I also forgot about Neneh Cherry recording with Hiroshi Fujiwara in 1994. You can hear ‘Turn My Back’ right here and it sounds like 1994 had a tendency to sound.

Inspiration and nice guy Nikolai put me onto Melbourne-based www.itsonlyatshirt.com who are putting out officially licensed horror film related tees in old style VHS box packaging. If the name ‘Patrick’ rings a bell, then you’ll probably lose your mind over this project. The frequently screened Oz b-movie about a terrifying telekinetic boy in a coma used to be a BBC late night staple, but I haven’t seen it in a while. I recall a jump scare at the film’s conclusion that once made me scream in a cowardly manner. In the Ozploitation stakes, ‘Patrick’ and ‘Long Weekend’ seemed to crop up with a certain frequency (often around holiday periods, when bedtime wasn’t a concern) and to see it celebrated like this is tremendous news. In this interview, it’s alluded that a ‘Raw Meat’ (aka ‘Death Line’ with the amazing soundtrack) shirt, based on the equally troubling 1973 classic is at brainstorm stage with this brand.

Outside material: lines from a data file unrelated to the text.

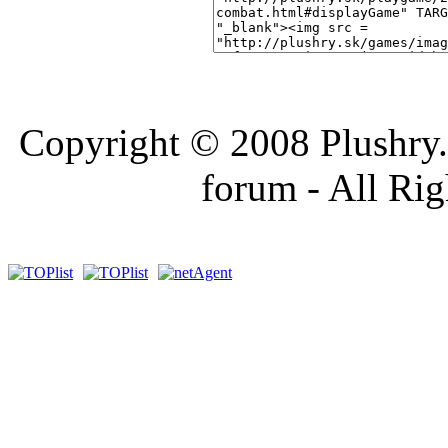
Copyright © 2008 Plushry.sk
forum - All Ri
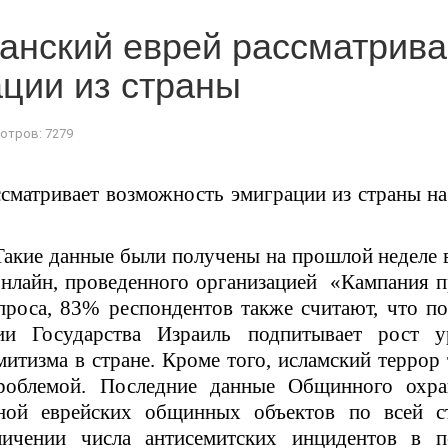
анский еврей рассматрива
ции из страны
отров: 7279
сматривает возможность эмиграции из страны н
 Такие данные были получены на прошлой неделе 
онлайн, проведенного организацией «Кампания 
проса, 83% респондентов также считают, что п
ии Государства Израиль подпитывает рост у
митизма в стране. Кроме того, исламский террор
роблемой. Последние данные Общинного охра
ной еврейских общинных объектов по всей ст
личении числа антисемитских инцидентов в п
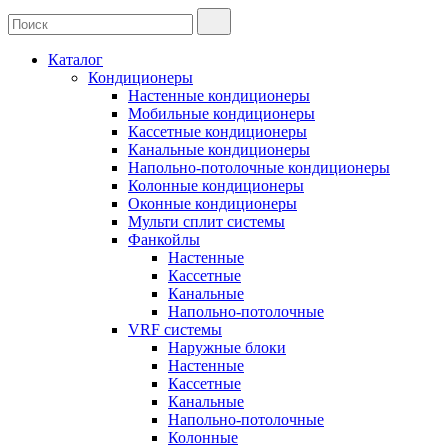
Каталог
Кондиционеры
Настенные кондиционеры
Мобильные кондиционеры
Кассетные кондиционеры
Канальные кондиционеры
Напольно-потолочные кондиционеры
Колонные кондиционеры
Оконные кондиционеры
Мульти сплит системы
Фанкойлы
Настенные
Кассетные
Канальные
Напольно-потолочные
VRF системы
Наружные блоки
Настенные
Кассетные
Канальные
Напольно-потолочные
Колонные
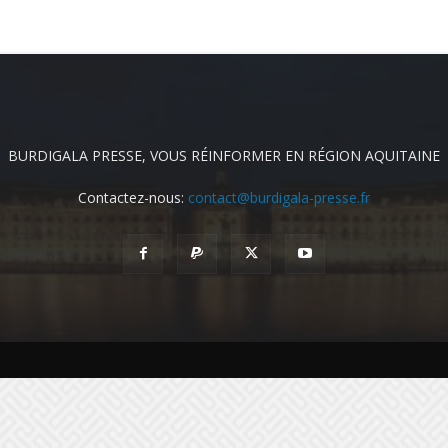
BURDIGALA PRESSE, VOUS RÉINFORMER EN RÉGION AQUITAINE
Contactez-nous:
contact@burdigala-presse.fr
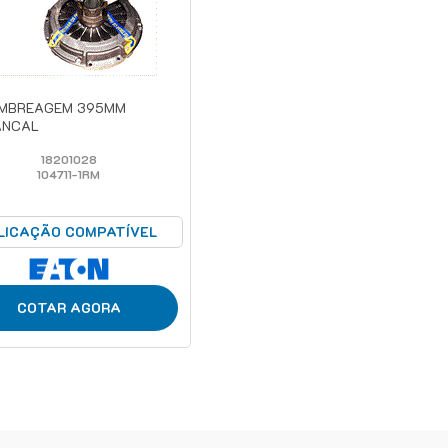
EMBREAGEM 395MM
ANCAL
18201028
104711-1RM
LICAÇÃO COMPATÍVEL
COTAR AGORA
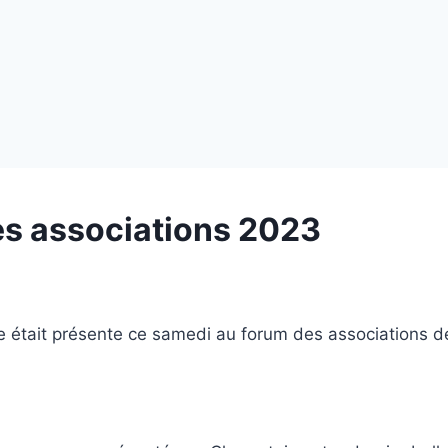
s associations 2023
e était présente ce samedi au forum des associations d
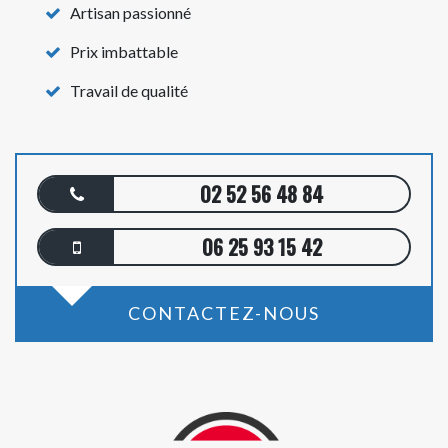
Artisan passionné
Prix imbattable
Travail de qualité
02 52 56 48 84
06 25 93 15 42
CONTACTEZ-NOUS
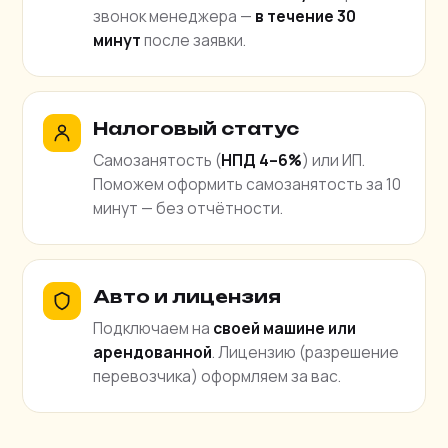
звонок менеджера —
в течение 30
минут
после заявки.
Налоговый статус
Самозанятость (
НПД 4–6%
) или ИП.
Поможем оформить самозанятость за 10
минут — без отчётности.
Авто и лицензия
Подключаем на
своей машине или
арендованной
. Лицензию (разрешение
перевозчика) оформляем за вас.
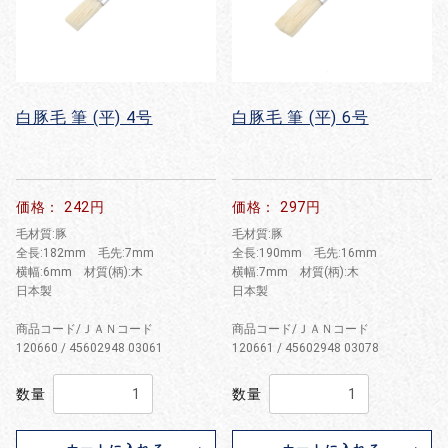
白豚毛 筆 (平) 4号
白豚毛 筆 (平) 6号
価格： 242円
価格： 297円
毛材質:豚
毛材質:豚
全長:182mm 毛先:7mm
全長:190mm 毛先:16mm
横幅:6mm 材質(柄):木
横幅:7mm 材質(柄):木
日本製
日本製
商品コード/ＪＡＮコード
商品コード/ＪＡＮコード
120660 / 45602948 03061
120661 / 45602948 03078
数量
数量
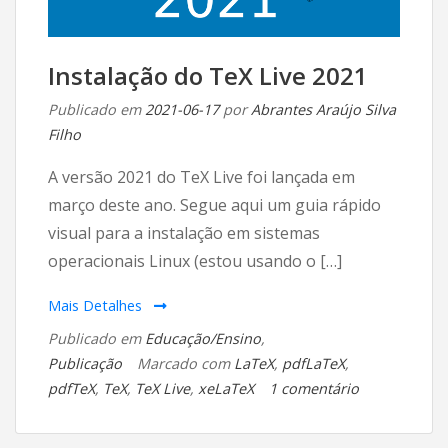
Instalação do TeX Live 2021
Publicado em
2021-06-17
por
Abrantes Araújo Silva
Filho
A versão 2021 do TeX Live foi lançada em
março deste ano. Segue aqui um guia rápido
visual para a instalação em sistemas
operacionais Linux (estou usando o […]
Mais Detalhes
Publicado em
Educação/Ensino
,
Publicação
Marcado com
LaTeX
,
pdfLaTeX
,
em
pdfTeX
,
TeX
,
TeX Live
,
xeLaTeX
1 comentário
Instalação
do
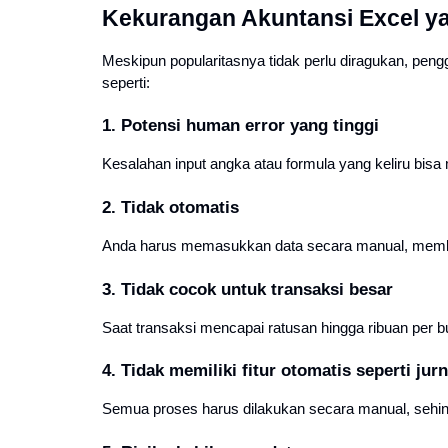
Kekurangan Akuntansi Excel y
Meskipun popularitasnya tidak perlu diragukan, pen
seperti:
1. Potensi human error yang tinggi
Kesalahan input angka atau formula yang keliru bisa
2. Tidak otomatis
Anda harus memasukkan data secara manual, membuat
3. Tidak cocok untuk transaksi besar
Saat transaksi mencapai ratusan hingga ribuan per bu
4. Tidak memiliki fitur otomatis seperti jurn
Semua proses harus dilakukan secara manual, sehing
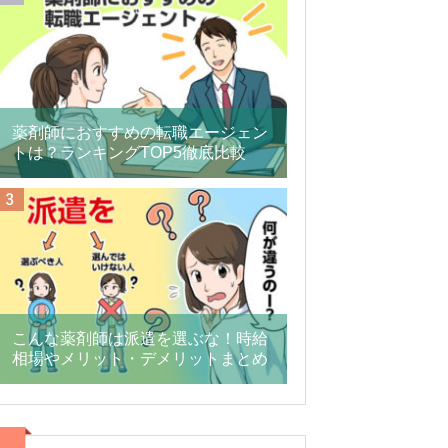
薬剤師におすすめの転職エージェン
トは？ランキングTOP5徹底比較
こんな薬剤師は派遣を選ぶな！時給
相場やメリット・デメリットまとめ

Look at these early 1997 Wallabee options that were featured in ‘New York’ magazine. Was that a post Ghostface reaction? The oranges are beautiful. It’s a shame that they were probably the post-87 North American market ones that were China made. Still, nice colours and composition. And if anybody knows who was behind the Killa Shoe Co. Padmore & Barnes made Wallabee-alikes from the early 2000s, I’d love to know.

This Erik Brunetti interview on the Heavy Mental is awesome, “Los Angeles, at least to my knowledge, is too caught up in ‘street art’ and hype-driven openings, which produce the worst piles of shit I have ever seen. Just dreadful to look at.

Lest I forget, the homie Frank has just upped some of my musings on bags and outerwear history on Boylston Trading Company’s site to coincide with the Lexdray drop. My stuff is typically meandering, but I suppose if you’re talking about the outdoors, you’re allowed to ramble. It’s split into two parts and I think the second part is going up at some point this week. Good peoples and the Boylston Forums that are dropping in early December are killer.

Emptying the contents of a memory card, I found more images from the New Balance Flimby trip a while back. The original 670s are tremendous and the Kawasaki 993 is interesting. It’s still not quite as amazing as the Harrods New Balance M1700 from many years back (those Harrods NB images are swiped from homework4h38.blogspot.com and Parisian New Balance collector par excellence, Jay OneTwo’s images). Those shelves of UK-made goodies caused a few flashbacks and there’s a few samples there that bore striking differences to the production product. The mita croc skin 1700s from 2007 are underrated.